=== Begin Enclosure ===

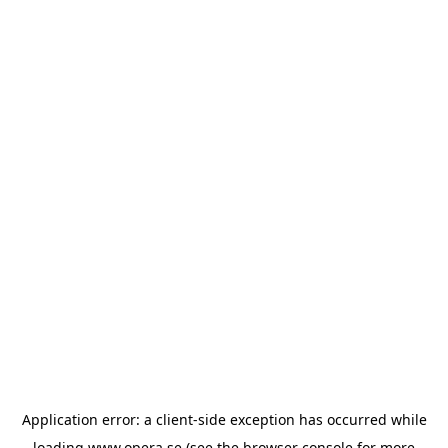
Application error: a
client
-side exception has occurred while
loading
www.opera.se
(see the
browser console
for more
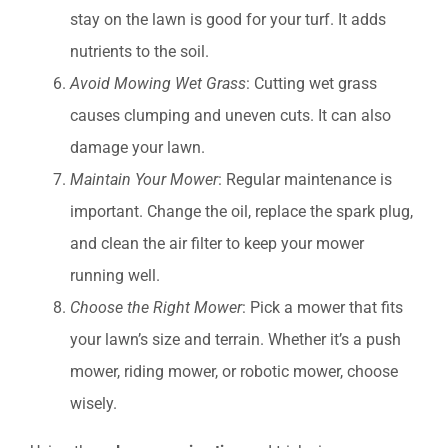
stay on the lawn is good for your turf. It adds
nutrients to the soil.
Avoid Mowing Wet Grass
: Cutting wet grass
causes clumping and uneven cuts. It can also
damage your lawn.
Maintain Your Mower
: Regular maintenance is
important. Change the oil, replace the spark plug,
and clean the air filter to keep your mower
running well.
Choose the Right Mower
: Pick a mower that fits
your lawn’s size and terrain. Whether it’s a push
mower, riding mower, or robotic mower, choose
wisely.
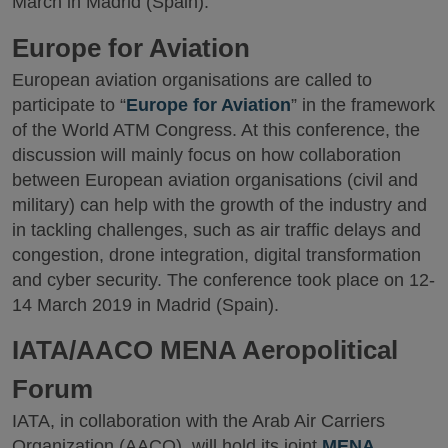
March in Madrid (Spain).
Europe for Aviation
European aviation organisations are called to
participate to “
Europe for Aviation
” in the framework
of the World ATM Congress. At this conference, the
discussion will mainly focus on how collaboration
between European aviation organisations (civil and
military) can help with the growth of the industry and
in tackling challenges, such as air traffic delays and
congestion, drone integration, digital transformation
and cyber security. The conference took place on 12-
14 March 2019 in Madrid (Spain).
IATA/AACO MENA Aeropolitical
Forum
IATA, in collaboration with the Arab Air Carriers
Organization (AACO), will hold its joint
MENA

=== End Enclosure ===

= TASK DETAILS =
Copy every line in the listing above where the string "organisations" turns up.

= YOUR SOLUTION =
European aviation organisations are called to
between European aviation organisations (civil and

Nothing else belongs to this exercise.